Written by Chris Ryan

By Holiday Food & Fund Drive Co-Chairs Dr. Nan Mickiewicz and Jess Brown. Published in the Santa Cruz Sentinel Jan. 1, 2017.

Jeff Simpson is a hard-working guy. He does maintenance for affordable housing properties, full time, and since his rent eats up over 60% of his paycheck, he finds handyman work on weekends. His rent is about to go up another 20%, so he may have to move. He found a unit available above a garage, but it needs renovating, and he’d have to do it himself. He’s about to turn 60.

At Second Harvest Food Bank, we’re hearing such stories more and more. People who have built their lives in Santa Cruz County, who work hard, often for long hours, finding themselves unable to afford necessities like shelter and food. They’re facing choices like moving into an illegal granny unit, cutting back even further on food or medication, or moving out of the community where they built their lives.

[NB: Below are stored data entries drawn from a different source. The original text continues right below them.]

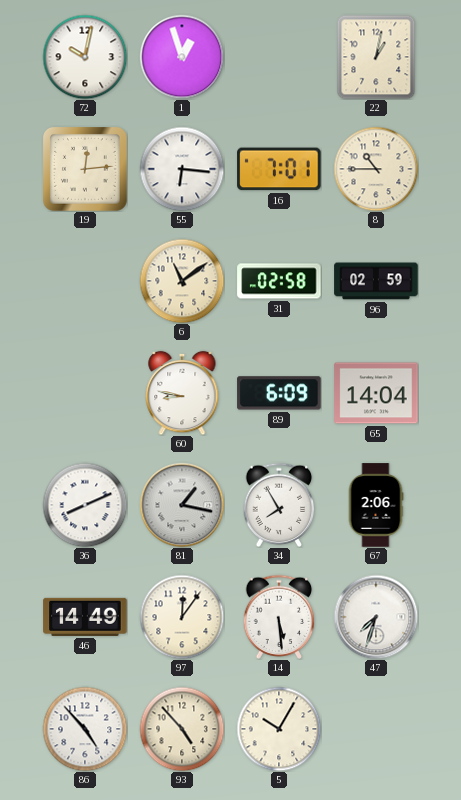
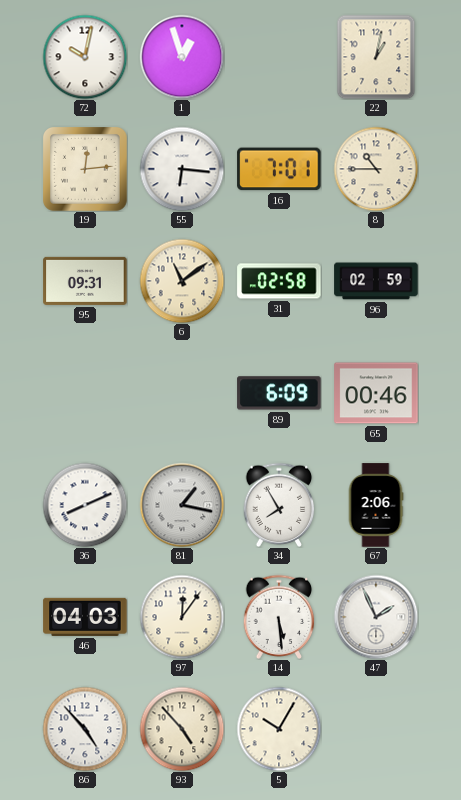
95: none -> 09:31
60: 8:47 -> none
65: 14:04 -> 00:46
46: 14:49 -> 04:03
47: 7:33 -> 1:56
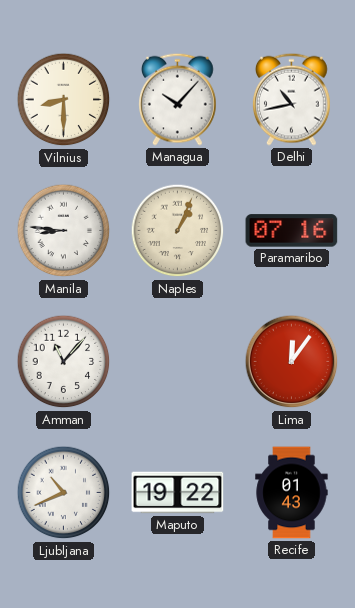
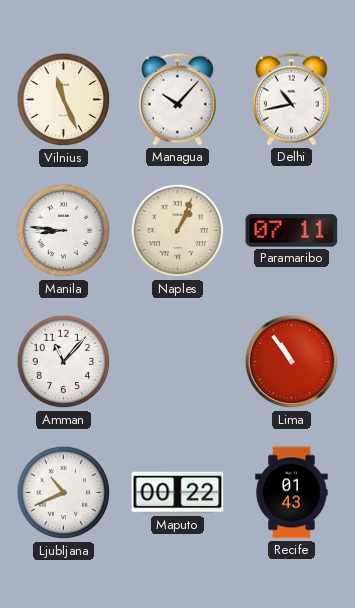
Vilnius: 8:30 -> 11:26
Paramaribo: 07:16 -> 07:11
Lima: 12:06 -> 10:54
Maputo: 19:22 -> 00:22
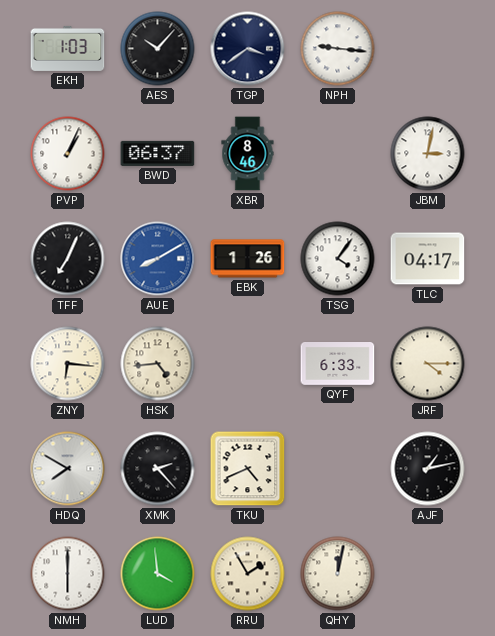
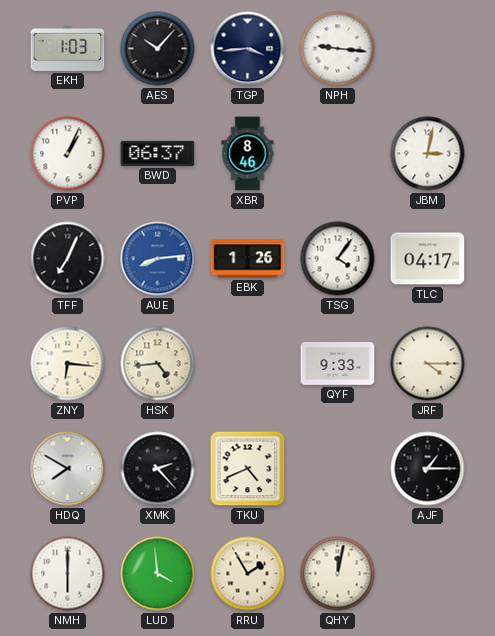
TGP: 3:39 -> 3:44
AUE: 8:10 -> 8:14
QYF: 6:33 -> 9:33
AJF: 1:13 -> 1:15
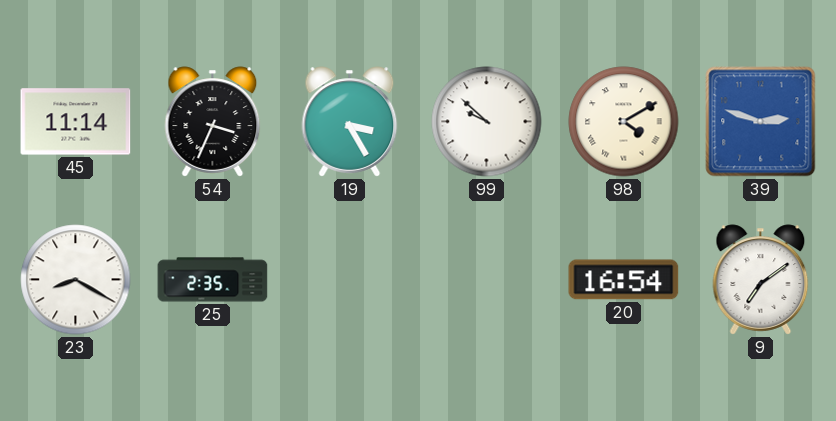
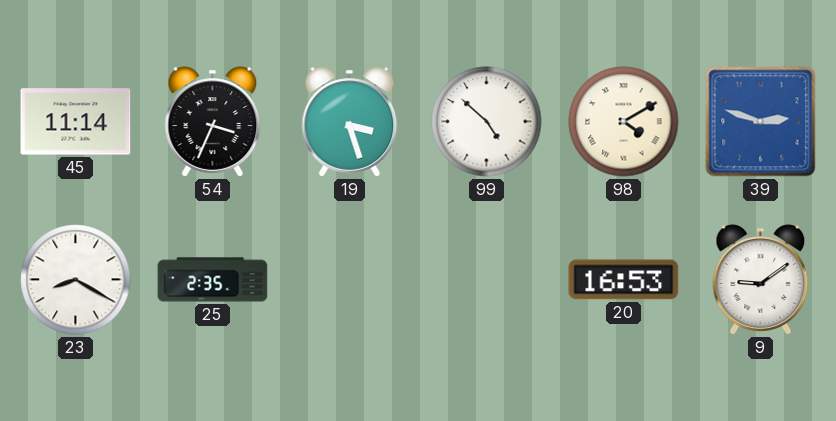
19: 3:25 -> 3:27
99: 9:52 -> 4:52
20: 16:54 -> 16:53
9: 7:09 -> 9:09
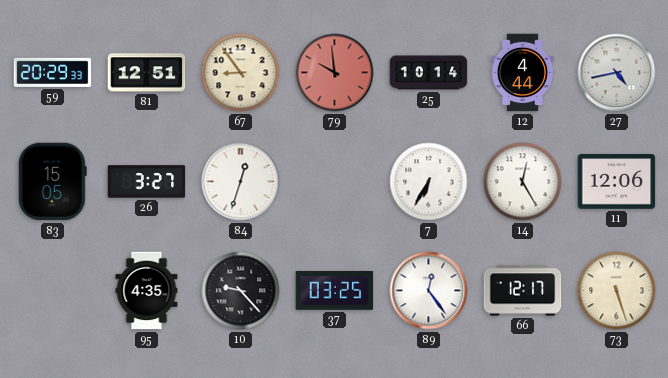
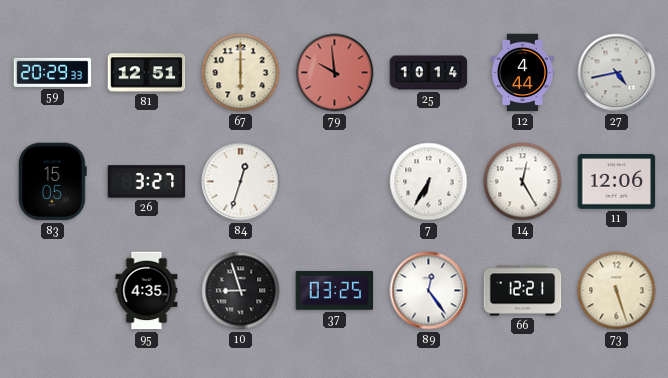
67: 8:54 -> 6:00
10: 9:23 -> 8:57
66: 12:17 -> 12:21
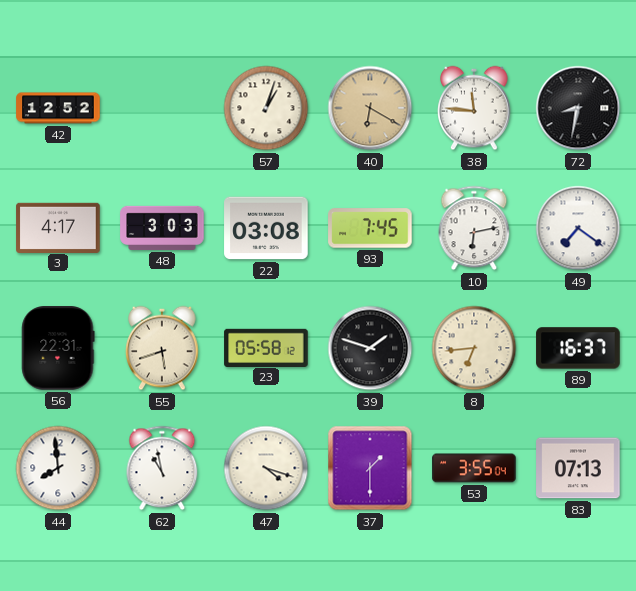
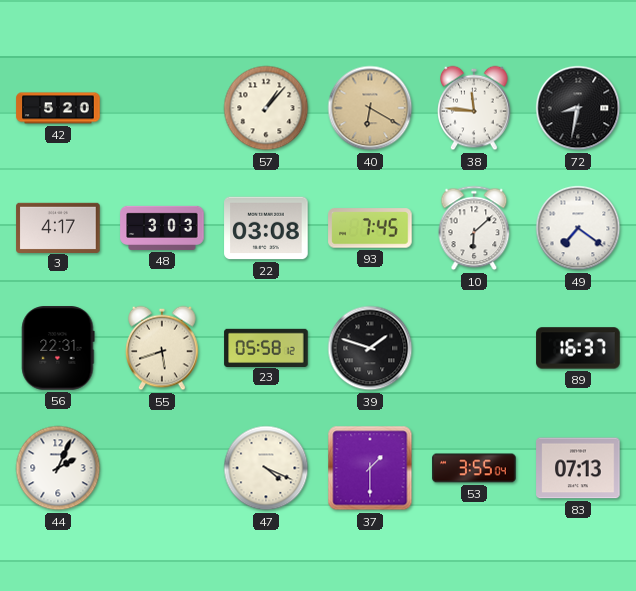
42: 12:52 -> 5:20
57: 1:03 -> 1:07
10: 6:13 -> 6:08
8: 6:44 -> none
44: 7:59 -> 2:04
62: 10:58 -> none
47: 4:18 -> 4:19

First the housing bubble of the mid-2000s made shelter harder to afford. Then the Great Recession put many out of work or put them close to the edge. And now the economy is improving, but few workers are seeing the benefits.

jeffFortunately, though Jeff is not eligible for CalFresh, the County’s first line of defense against hunger, he does have access to a program that brings fruits, vegetables, and healthy portions of advice on cooking and nutrition to low-income families. “Passion For Produce” fills a crucial need in the community, bringing nutritious foods to families that normally can’t afford them, and the social support to make healthy lifestyles stick.

Because when hard choices cause people to fill up on cheap calories or skip meals, they can’t do their jobs well, and their children can’t concentrate in school. Productivity drops, social problems increase, the health care system gets overwhelmed, costs rise for everyone—the effects ripple outward. Together Second Harvest’s Passion For Produce and CalFresh Outreach programs are more than a safety net for families — they are a safety net for the whole community.

On a recent Friday afternoon, Jeff is attending the bi-weekly Passion For Produce session at Neary Lagoon Co-Op Housing, one of 30 Passion For Produce sites around the county. Amid boxes of celery, carrots, pears, oranges, and more, AmeriCorps volunteer Josie Thomas leads a group discussion on health and obesity. Then the participants select some healthy produce to take home and prepare for their families.

Jeff relies on the food and nutrition he gets here, but he doesn’t want it for free, so despite the long hours he already works, he volunteers another eight hours a month for the program he knows is so critical.

Would he rather not have to rely on it? Would he rather that the work he does fixing appliances, solving plumbing problems, and keeping people’s houses and apartments in good working order allow him to cover the rent and buy enough food?

Of course. But until we find ways to make Santa Cruz County a more affordable place to live for everyone who works so hard to make it the wonderful place it is, the community will still need The Food Bank—and The Food Bank will still need you.